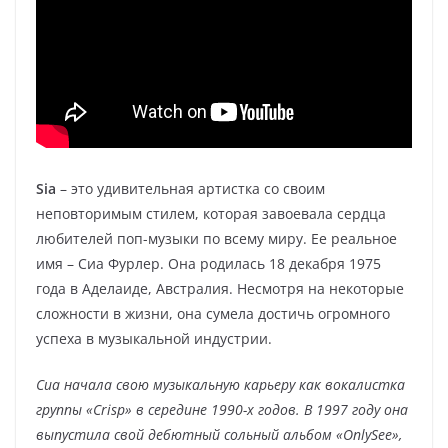
Sia
– это удивительная артистка со своим
неповторимым стилем, которая завоевала сердца
любителей поп-музыки по всему миру. Ее реальное
имя – Сиа Фурлер. Она родилась 18 декабря 1975
года в Аделаиде, Австралия. Несмотря на некоторые
сложности в жизни, она сумела достичь огромного
успеха в музыкальной индустрии.
Сиа начала свою музыкальную карьеру как вокалистка
группы «Crisp» в середине 1990-х годов. В 1997 году она
выпустила свой дебютный сольный альбом «OnlySee»,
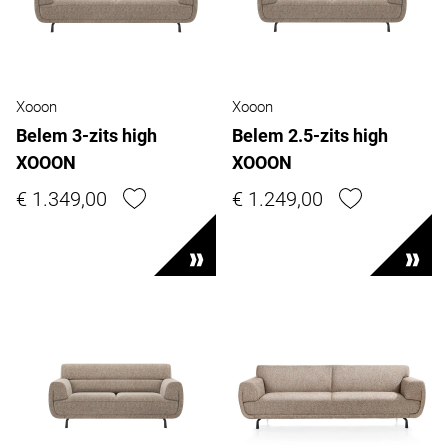
Xooon
Xooon
Belem 3-zits high
Belem 2.5-zits high
XOOON
XOOON
€ 1.349,00
€ 1.249,00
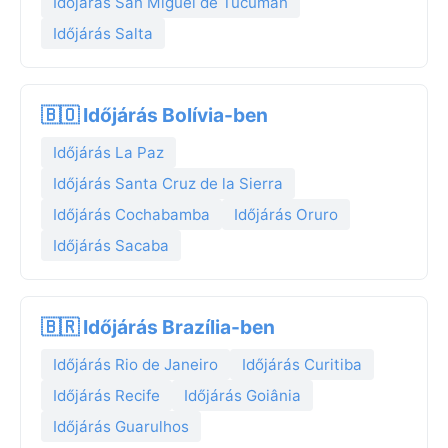
Időjárás San Miguel de Tucumán
Időjárás Salta
🇧🇴 Időjárás Bolívia-ben
Időjárás La Paz
Időjárás Santa Cruz de la Sierra
Időjárás Cochabamba
Időjárás Oruro
Időjárás Sacaba
🇧🇷 Időjárás Brazília-ben
Időjárás Rio de Janeiro
Időjárás Curitiba
Időjárás Recife
Időjárás Goiânia
Időjárás Guarulhos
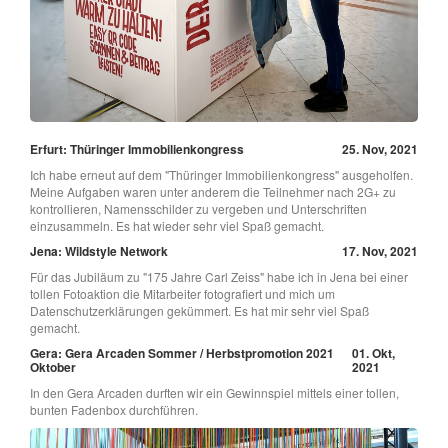
Erfurt: Thüringer Immobilienkongress
25. Nov, 2021
Ich habe erneut auf dem "Thüringer Immobilienkongress" ausgeholfen.
Meine Aufgaben waren unter anderem die Teilnehmer nach 2G+ zu
kontrollieren, Namensschilder zu vergeben und Unterschriften
einzusammeln. Es hat wieder sehr viel Spaß gemacht.
Jena: Wildstyle Network
17. Nov, 2021
Für das Jubiläum zu "175 Jahre Carl Zeiss" habe ich in Jena bei einer
tollen Fotoaktion die Mitarbeiter fotografiert und mich um
Datenschutzerklärungen gekümmert. Es hat mir sehr viel Spaß
gemacht.
Gera: Gera Arcaden Sommer / Herbstpromotion 2021
01. Okt,
Oktober
2021
In den Gera Arcaden durften wir ein Gewinnspiel mittels einer tollen,
bunten Fadenbox durchführen.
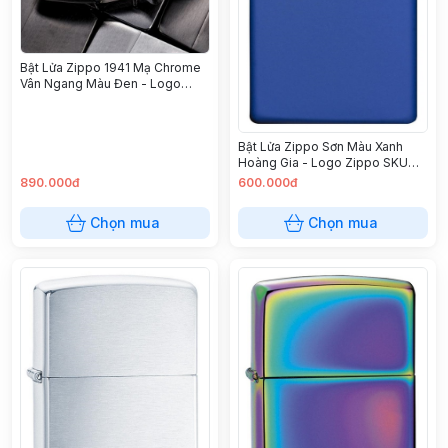
Bật Lửa Zippo 1941 Mạ Chrome
Vân Ngang Màu Đen - Logo
Zippo SKU 24485 – Zippo
Replica 1941 Black Ice with
Zippo Logo
Bật Lửa Zippo Sơn Màu Xanh
Hoàng Gia - Logo Zippo SKU
229ZL – Zippo Royal Blue Matte
890.000đ
600.000đ
With Zippo Logo
Chọn mua
Chọn mua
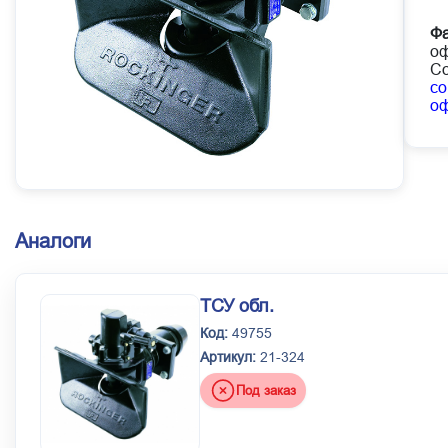
Фа
оф
Со
co
о
Аналоги
ТСУ обл.
Код:
49755
Артикул:
21-324
Под заказ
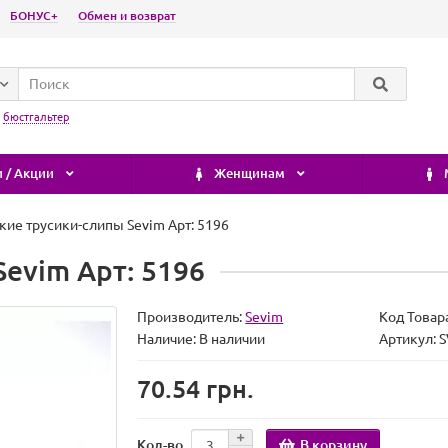
БОНУС+
Обмен и возврат
:
бюстгальтер
 / Акции
Женщинам
ие трусики-слипы Sevim Арт: 5196
evim Арт: 5196
Производитель:
Sevim
Код Товар
Наличие:
В наличии
Артикул:
70.54 грн.
В корзину
Кол-во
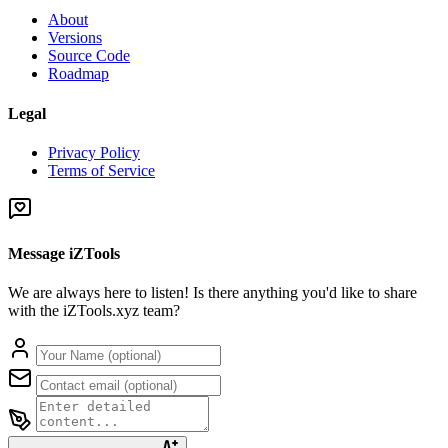
About
Versions
Source Code
Roadmap
Legal
Privacy Policy
Terms of Service
Message iZTools
We are always here to listen! Is there anything you'd like to share
with the iZTools.xyz team?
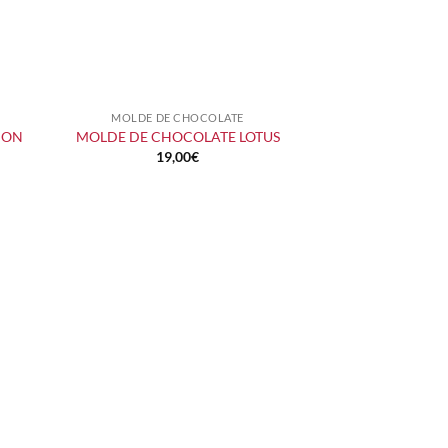
MOLDE DE CHOCOLATE
+
ION
MOLDE DE CHOCOLATE LOTUS
19,00
€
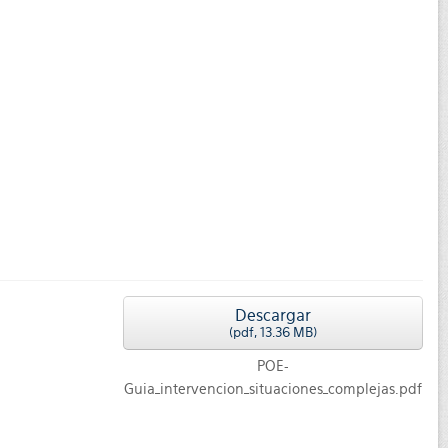
Descargar
(
pdf,
13.36 MB
)
POE-
Guia_intervencion_situaciones_complejas.pdf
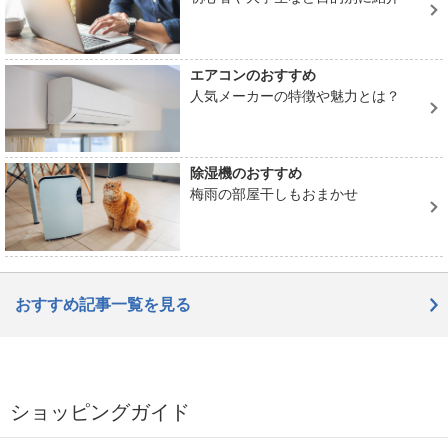
エアコンのおすすめ
人気メーカーの特徴や魅力とは？
除湿機のおすすめ
梅雨の部屋干しもおまかせ
おすすめ記事一覧を見る
ショッピングガイド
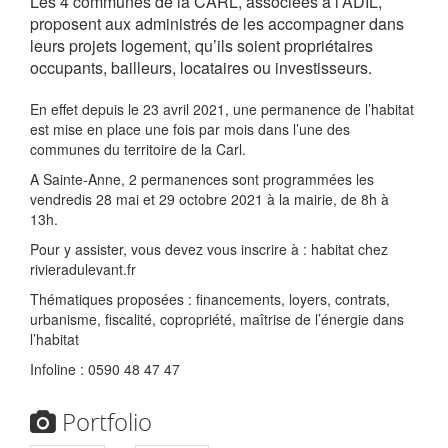
Les 4 communes de la CARL, associées à l’ADIL,
proposent aux administrés de les accompagner dans
leurs projets logement, qu’ils soient propriétaires
occupants, bailleurs, locataires ou investisseurs.
En effet depuis le 23 avril 2021, une permanence de l’habitat
est mise en place une fois par mois dans l’une des
communes du territoire de la Carl.
A Sainte-Anne, 2 permanences sont programmées les
vendredis 28 mai et 29 octobre 2021 à la mairie, de 8h à
13h.
Pour y assister, vous devez vous inscrire à : habitat
chez
rivieradulevant.fr
Thématiques proposées : financements, loyers, contrats,
urbanisme, fiscalité, copropriété, maîtrise de l’énergie dans
l’habitat
Infoline : 0590 48 47 47
Portfolio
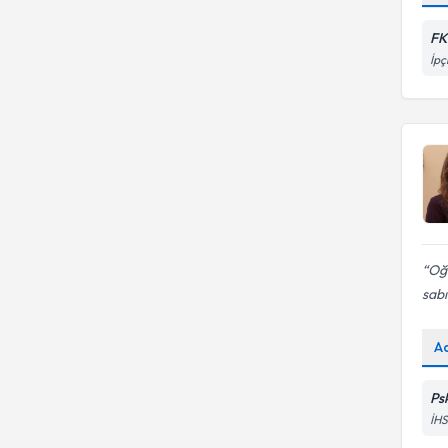
FK
İpç
Oğl
sabı
A
Ps
İH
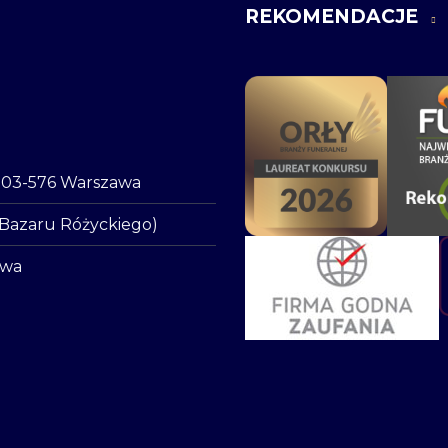
REKOMENDACJE
o, 03-576 Warszawa
 Bazaru Różyckiego)
awa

++++++++++

* [About this exercise]
Word-for-word copy, no pictures: write out the entries above in full.

* [Exercise response]
Sia
– это удивительная артистка со своим
неповторимым стилем, которая завоевала сердца
любителей поп-музыки по всему миру. Ее реальное
имя – Сиа Фурлер. Она родилась 18 декабря 1975
года в Аделаиде, Австралия. Несмотря на некоторые
сложности в жизни, она сумела достичь огромного
успеха в музыкальной индустрии.
Сиа начала свою музыкальную карьеру как вокалистка
группы «Crisp» в середине 1990-х годов. В 1997 году она
выпустила свой дебютный сольный альбом «OnlySee»,
Xooon
Xooon
Belem 3-zits high
Belem 2.5-zits high
XOOON
XOOON
€ 1.349,00
€ 1.249,00
Időjárás San Miguel de Tucumán
Időjárás Salta
🇧🇴 Időjárás Bolívia-ben
Időjárás La Paz
Időjárás Santa Cruz de la Sierra
Időjárás Cochabamba
Időjárás Oruro
Időjárás Sacaba
🇧🇷 Időjárás Brazília-ben
Időjárás Rio de Janeiro
Időjárás Curitiba
Időjárás Recife
Időjárás Goiânia
Időjárás Guarulhos
Erfurt: Thüringer Immobilienkongress
25. Nov, 2021
Ich habe erneut auf dem "Thüringer Immobilienkongress" ausgeholfen.
Meine Aufgaben waren unter anderem die Teilnehmer nach 2G+ zu
kontrollieren, Namensschilder zu vergeben und Unterschriften
einzusammeln. Es hat wieder sehr viel Spaß gemacht.
Jena: Wildstyle Network
17. Nov, 2021
Für das Jubiläum zu "175 Jahre Carl Zeiss" habe ich in Jena bei einer
tollen Fotoaktion die Mitarbeiter fotografiert und mich um
Datenschutzerklärungen gekümmert. Es hat mir sehr viel Spaß
gemacht.
Gera: Gera Arcaden Sommer / Herbstpromotion 2021
01. Okt,
Oktober
2021
In den Gera Arcaden durften wir ein Gewinnspiel mittels einer tollen,
bunten Fadenbox durchführen.
Bật Lửa Zippo 1941 Mạ Chrome
Vân Ngang Màu Đen - Logo
Zippo SKU 24485 – Zippo
Replica 1941 Black Ice with
Zippo Logo
Bật Lửa Zippo Sơn Màu Xanh
Hoàng Gia - Logo Zippo SKU
229ZL – Zippo Royal Blue Matte
890.000đ
600.000đ
With Zippo Logo
Chọn mua
Chọn mua
Фа
оф
Со
co
о
Аналоги
ТСУ обл.
Код:
49755
Артикул:
21-324
Под заказ
БОНУС+
Обмен и возврат
:
бюстгальтер
 / Акции
Женщинам
ие трусики-слипы Sevim Арт: 5196
evim Арт: 5196
Производитель:
Sevim
Код Товар
Наличие:
В наличии
Артикул:
70.54 грн.
В корзину
Кол-во
About
Versions
Source Code
Roadmap
Legal
Privacy Policy
Terms of Service
Message iZTools
We are always here to listen! Is there anything you'd like to share
with the iZTools.xyz team?
MOLDE DE CHOCOLATE
+
ION
MOLDE DE CHOCOLATE LOTUS
19,00
€
Descargar
(
pdf,
13.36 MB
)
POE-
Guia_intervencion_situaciones_complejas.pdf
エアコンのおすすめ
人気メーカーの特徴や魅力とは？
除湿機のおすすめ
梅雨の部屋干しもおまかせ
おすすめ記事一覧を見る
ショッピングガイド
Les 4 communes de la CARL, associées à l’ADIL,
proposent aux administrés de les accompagner dans
leurs projets logement, qu’ils soient propriétaires
occupants, bailleurs, locataires ou investisseurs.
En effet depuis le 23 avril 2021, une permanence de l’habitat
est mise en place une fois par mois dans l’une des
communes du territoire de la Carl.
A Sainte-Anne, 2 permanences sont programmées les
vendredis 28 mai et 29 octobre 2021 à la mairie, de 8h à
13h.
Pour y assister, vous devez vous inscrire à : habitat
chez
rivieradulevant.fr
Thématiques proposées : financements, loyers, contrats,
urbanisme, fiscalité, copropriété, maîtrise de l’énergie dans
l’habitat
Infoline : 0590 48 47 47
Portfolio
FK
İpç
Oğl
sabı
A
Ps
İH
REKOMENDACJE
o, 03-576 Warszawa
 Bazaru Różyckiego)
awa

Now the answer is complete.